Aggregate with DevTool!

Beuhlet_Reseau · September 7, 2017, 9:51am

Hello,

I search to put aggregat on my data.

Here a party of my data :

TYPE	       Usage
FREEUSER	   345
PREMIUM_USER   8653
FREEUSER	   1369
FREEUSER	   87654
PREMIUM_USER   43678
FREEUSER	   8654
PREMIUM_USER   2387
FREEUSER	   98723
FREEUSER	   45873
PREMIUM_USER   2847
PREMIUM_USER   89235
USER_UNKNOW	   16235
USER_GOLD	   32457

My aim is :

To sum Usage by type of client, example :

For no gold user, i want know the sum of usage of other user on the same graph ! :

So, USER_PREMIUM & FREEUSER, USER_UNKNOW have use a total of 405 653 octets today.

Currentl, in kibana when i test this, i have the sum of usage by type of user so I have 3 curves on the same graph. But i want just One with cumulutavie sum of 3 specific type of client.

I thought this :

{
“query” : {
“constant_score” : {
“filter” : {
“match” : { “TYPE” : “PREMIUMUSER or FREEUSER or UNKNOW_USER” }
}
}
},
“aggs” : {
“sum_no_gold_user” : { “sum” : { “field” : “USAGE” } }
}
}

What do you think friends ?

Stacey_Gammon · September 7, 2017, 2:20pm

I'm not exactly sure what type of graph you are looking for, but you should be able to do this with a scripted painless field.

My example is using a bytes value per ip address, but yours would be a usage value per type.

Once you have the scripted field you can use it in visualizations to compare the total sum vs the sum per no_gold_user.

In my example, the lines match up except for two timestamps, this is because the ip I selected only has values for those two times:

Hope this helps.

Beuhlet_Reseau · September 7, 2017, 2:45pm

@Stacey_Gammon If i take 2 type of client and i make sum, here the graph ... :

But I only want one, depending on the type of users I choose.

I don't understand your post, what is better use method that i post previously :

{
“query” : {
“constant_score” : {
“filter” : {
“match” : { “TYPE” : “PREMIUMUSER or FREEUSER or UNKNOW_USER” }
}
}
},
“aggs” : {
“sum_no_gold_user” : { “sum” : { “field” : “USAGE” } }
}
}

or you painless scripted field ? your solution seems to be a bit deprecated no ?

Else, if i take your mistery solution this would give :

if (doc['TYPE'].value = 'PREMIUMUSER' , '23953', '962', 'FREEUSER', 'UNKNOW_USER' {
return doc['USAGE'].value
}
return 0

Stacey_Gammon · September 7, 2017, 3:26pm

Painless fields are not deprecated though they do come with some performance issues.

If you use painless fields, yours would look like this:

if (doc['TYPE'].value != 'USER_GOLD') {
 return doc['USAGE'].value
}
return 0

It's less to write to do a single "not equals" then OR'ing all the types you do want, though you can do it that way too:

if (doc['TYPE'].value == 'PREMIUM_USER' || doc['TYPE'].value == 'FREEUSER' || doc['TYPE'].value == 'USER_UNKNOWN' ) {
 return doc['USAGE'].value
}
return 0

As for your proposed method - where are you putting that JSON?

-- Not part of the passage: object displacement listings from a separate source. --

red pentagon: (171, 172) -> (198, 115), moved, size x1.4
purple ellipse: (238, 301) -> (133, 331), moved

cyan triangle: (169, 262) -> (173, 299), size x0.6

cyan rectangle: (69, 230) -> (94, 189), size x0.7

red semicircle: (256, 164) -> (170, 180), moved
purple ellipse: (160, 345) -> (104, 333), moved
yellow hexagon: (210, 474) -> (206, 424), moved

But I only want one, depending on the type of users I choose.

What do you want only one of? One bar on that graph instead of two? If you are simply looking for a single number, the total sum over your whole time range, you might want to look into a metric visualization.

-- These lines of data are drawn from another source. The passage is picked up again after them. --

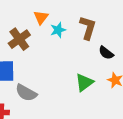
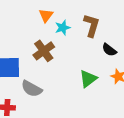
brown cross: (19, 39) -> (44, 51), moved

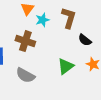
brown cross: (44, 51) -> (25, 41), turned -36
gray semicircle: (32, 89) -> (25, 75), moved

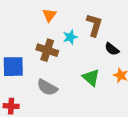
cyan star: (42, 20) -> (70, 37), moved
green triangle: (66, 66) -> (91, 78), turned -42

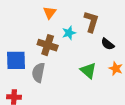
gray semicircle: (47, 87) -> (38, 73), moved, turned 72

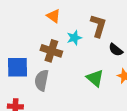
orange triangle: (50, 12) -> (54, 16), turned -32

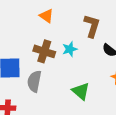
cyan star: (74, 38) -> (70, 49), moved
green triangle: (95, 78) -> (81, 91), moved

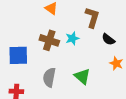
gray semicircle: (34, 81) -> (49, 77), moved

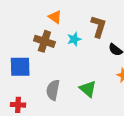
cyan star: (72, 38) -> (74, 39), moved
brown cross: (49, 40) -> (44, 41), moved

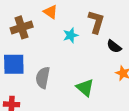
brown cross: (44, 41) -> (22, 27), moved, turned -36
gray semicircle: (53, 90) -> (43, 78), moved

If you want to do this dynamically (e.g. easily change the sum of the types you are looking for) you can just use a filter. Perhaps that is where you were putting your JSON above. Your filter JSON could look either like this:

{
  "query": {
    "bool": {
      "should": [
        {
          "match_phrase": {
            "ip": "1.104.179.62"
          }
        },
        {
          "match_phrase": {
            "ip": "0.137.97.198"
          }
        }
      ],
      "minimum_should_match": 1
    }
  }
}

for the "or" version, or for the "not" version:

{
  "query": {
    "match": {
      "ip": {
        "query": "10.92.69.153",
        "type": "phrase"
      }
    }
  }
}

Beuhlet_Reseau · September 7, 2017, 4:05pm

Oh excuse moi ... i want this type of graph ;

Filter by type of user, here is the normal behavior :

But if I want to focus on a particular type of few users, how can I do it?

=> Thank you for

With your experience, what is the best method? Painless or dynamically with DevTool

Other things, I have a 120 000 000 messages by day. I want make a graph on a month, but impossible because there are 3 480 000 000 messages and i think that kibana is not robust enough (some timeout). [it's just a parenthesis]

Stacey_Gammon · September 7, 2017, 5:06pm

Is the filter method shown above not sufficient?

With your experience, what is the best method? Painless or dynamically with DevTool

Can you explain a bit more what you mean by dynamically with devtools? I don't see how devtools would help you when creating a visualization.

I want make a graph on a month,

You can create month intervals if that is what you are looking for. The calculations are done in Elasticsearch, so Kibana won't actually be handling 3 billion messages, it will just get back the aggregates from elasticsearch. If Elasticsearch can't handle the query (you can test this via dev tools), there are ways to improve performance. If that is the case, I encourage you to ask in the Elasticsearch room to get some more details on how to improve your setup if it's hanging.

Beuhlet_Reseau · September 8, 2017, 10:16am

I understand @Stacey_Gammon with devtool, i can obtain the result but not a field which can be used to create graph...

I wanted to say, filter JSON or painless field better ?

As a remember, i have disable _all field in mapping of elasticsearch and message field in Logstash.

So to create a js filter i can make that (but i can't exploit a field with ot no ?):

{
  "query": {
    "bool": {
      "should": [
        {
          "match_phrase": {
            "TYPE": "PREMIUM_USER"
          }
        },
        {
          "match_phrase": {
            "TYPE": "UNKNOW_USER"
          }
        },
        {
          "match_phrase": {
            "TYPE": "FREEUSER"
          }
        }
      ],
      "minimum_should_match": 1
    }
  }

If FREEUSER is a party of TYPE, i can use " *FREEUSER * " no ?

But it will just filter and in the end I would always have 3 curves on my graph no ?

To have the total sum on a single curve i must use painless scripted field no ?

Beuhlet_Reseau · September 11, 2017, 12:22pm

if (doc['TYPE'].value == 'PREMIUM_USER' || doc['TYPE'].value == 'FREEUSER' || doc['TYPE'].value == 'USER_UNKNOWN' ) {
return doc['USAGE'].value
}
return 0

It's doesn't work.

system · October 9, 2017, 12:22pm

This topic was automatically closed 28 days after the last reply. New replies are no longer allowed.